INAF is the Italian National Institute dealing with Astrophysical Research in Italy: its activity covers all branches of astrophysics, planetology and cosmology with scientific results greatly appreciated worldwide. INAF is composed of 21 local institutes spread over the national territory and of the “Galileo” observing facility located in La Palma, Canary Islands.

Since 2002, INAF is actively engaged in projects, both at national and international level, aimed at fostering the use of Grid technology for astronomers to carry out their everyday work, through the deployment of computing infrastructure and integration of domain-specific applications. INAF participated in the national GRID.IT multi-disciplinary project ( and has led the DRACO project, specifically aimed at astrophysics. Since 2004 INAF is participating in EGEE with an unfunded application aimed at porting and running on the EGEE infrastructure the simulation software of the ESA Planck mission.

In all these projects, therefore, the core activity of INAF is the gridification of astrophysical applications as part of the effort aimed at promoting the use of the Grid within the astrophysical community.

The porting of astrophysical applications also led to the development of new tools and services to enhance the Grid capabilities (Databases and Instrumentation as embedded resources in Grid, visualization tools, etc.).

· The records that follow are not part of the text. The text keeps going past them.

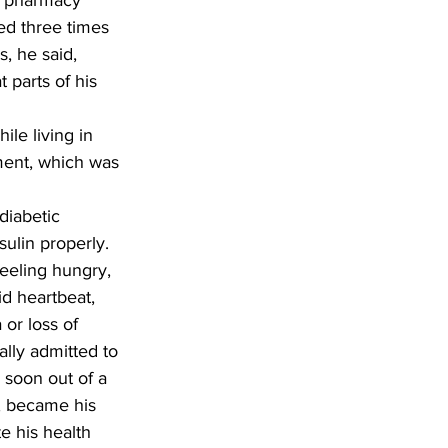
t pharmacy 
ed three times 
, he said, 
 parts of his 
ement, which was 
ulin properly. 
eeling hungry, 
id heartbeat, 
or loss of 
lly admitted to 
 soon out of a 
, became his 
e his health 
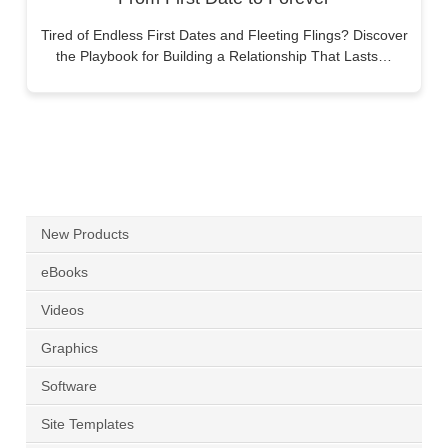
Tired of Endless First Dates and Fleeting Flings? Discover
the Playbook for Building a Relationship That Lasts…
New Products
eBooks
Videos
Graphics
Software
Site Templates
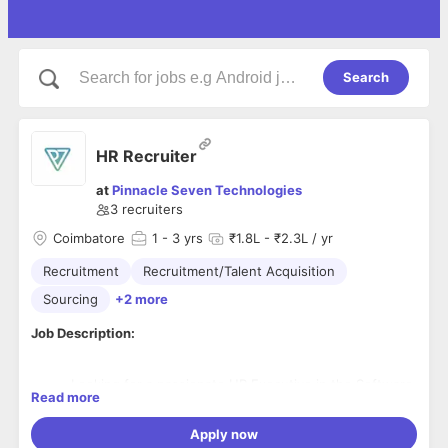
Search
HR Recruiter
at
Pinnacle Seven Technologies
3
recruiters
Coimbatore
1
- 3 yrs
₹1.8L - ₹2.3L / yr
Recruitment
Recruitment/Talent Acquisition
Sourcing
+2 more
Job Description:
Looking for a passionate HR Executive in the Software
Read more
Industry who understands technology and Interested
to learn and grow along with the company.
Apply now
Understanding JD brief and sourcing potential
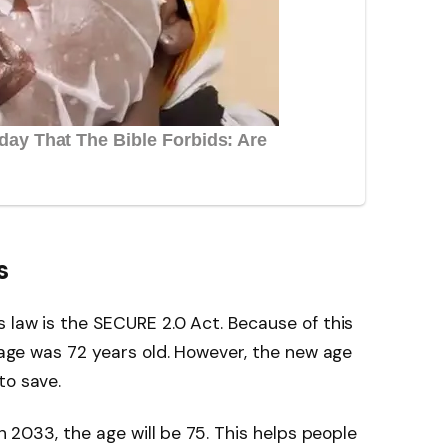
s
s law is the SECURE 2.0 Act. Because of this
e age was 72 years old. However, the new age
to save.
In 2033, the age will be 75. This helps people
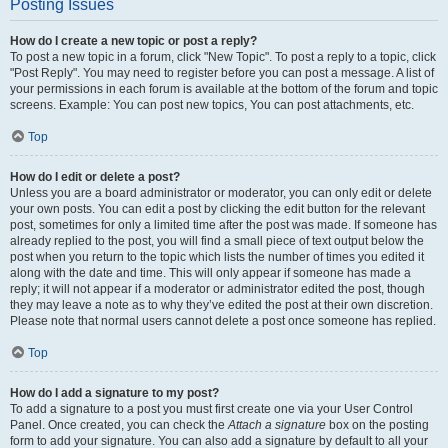
Posting Issues
How do I create a new topic or post a reply?
To post a new topic in a forum, click "New Topic". To post a reply to a topic, click
"Post Reply". You may need to register before you can post a message. A list of
your permissions in each forum is available at the bottom of the forum and topic
screens. Example: You can post new topics, You can post attachments, etc.
Top
How do I edit or delete a post?
Unless you are a board administrator or moderator, you can only edit or delete
your own posts. You can edit a post by clicking the edit button for the relevant
post, sometimes for only a limited time after the post was made. If someone has
already replied to the post, you will find a small piece of text output below the
post when you return to the topic which lists the number of times you edited it
along with the date and time. This will only appear if someone has made a
reply; it will not appear if a moderator or administrator edited the post, though
they may leave a note as to why they’ve edited the post at their own discretion.
Please note that normal users cannot delete a post once someone has replied.
Top
How do I add a signature to my post?
To add a signature to a post you must first create one via your User Control
Panel. Once created, you can check the
Attach a signature
box on the posting
form to add your signature. You can also add a signature by default to all your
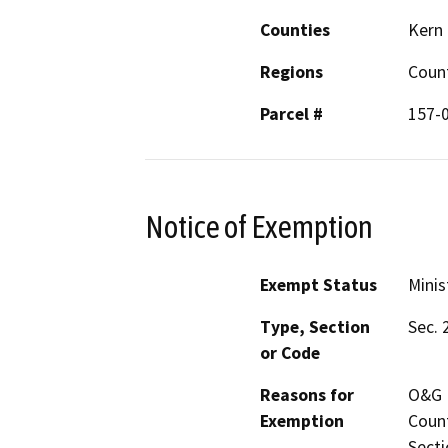
Counties
Kern
Regions
Coun
Parcel #
157-
Notice of Exemption
Exempt Status
Minis
Type, Section
Sec. 
or Code
Reasons for
O&G P
Exemption
Count
Secti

INAF staff has played an active role in the development of G-DSE, a tool for native Grid access to databases which has proved in recent benchmarks its efficiency in accessing large data sets. These activities have generated two projects aimed at technological transfer to industry, one of which is being funded through the SFERA programme.

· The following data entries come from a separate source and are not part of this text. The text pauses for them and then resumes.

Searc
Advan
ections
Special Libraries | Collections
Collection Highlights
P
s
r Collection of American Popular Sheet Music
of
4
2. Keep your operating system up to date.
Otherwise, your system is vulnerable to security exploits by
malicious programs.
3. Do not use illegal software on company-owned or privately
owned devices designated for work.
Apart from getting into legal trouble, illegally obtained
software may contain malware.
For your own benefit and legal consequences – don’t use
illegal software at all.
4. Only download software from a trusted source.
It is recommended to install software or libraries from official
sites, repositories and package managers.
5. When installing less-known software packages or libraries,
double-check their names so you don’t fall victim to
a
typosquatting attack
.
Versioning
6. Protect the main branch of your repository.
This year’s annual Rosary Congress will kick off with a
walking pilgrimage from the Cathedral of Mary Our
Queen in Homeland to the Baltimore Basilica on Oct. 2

At the European level, INAF currently plays a leading role in promoting a tight interoperability between the Grid and the International Astronomical Virtual Observatory and in building a strong and stable astrophysical community within EGEE.

INAF will contribute to the IGI JRU with skilled personnel and with computational resources in several of its local institutes. For what concerns resources, the current ones attached to the INFN production Grid (80 CPU’s and around 1 TB of disk space) are planned to be expanded to more than 200 CPU’s and 10 TB. As for person-power, INAF will contribute the system administration in the connected sites so that the resources are kept available for the Grid community to use. Although the resources will be primarily allocated to computational tasks relevant to research activities in astrophysics, INAF intends to dedicate a fraction of its computational resources to the needs of other sciences, as done currently.

INAF will also bring in the IGI JRU its experience in middleware development and plans to contribute staff to the management of a production grid, wherever appropriate.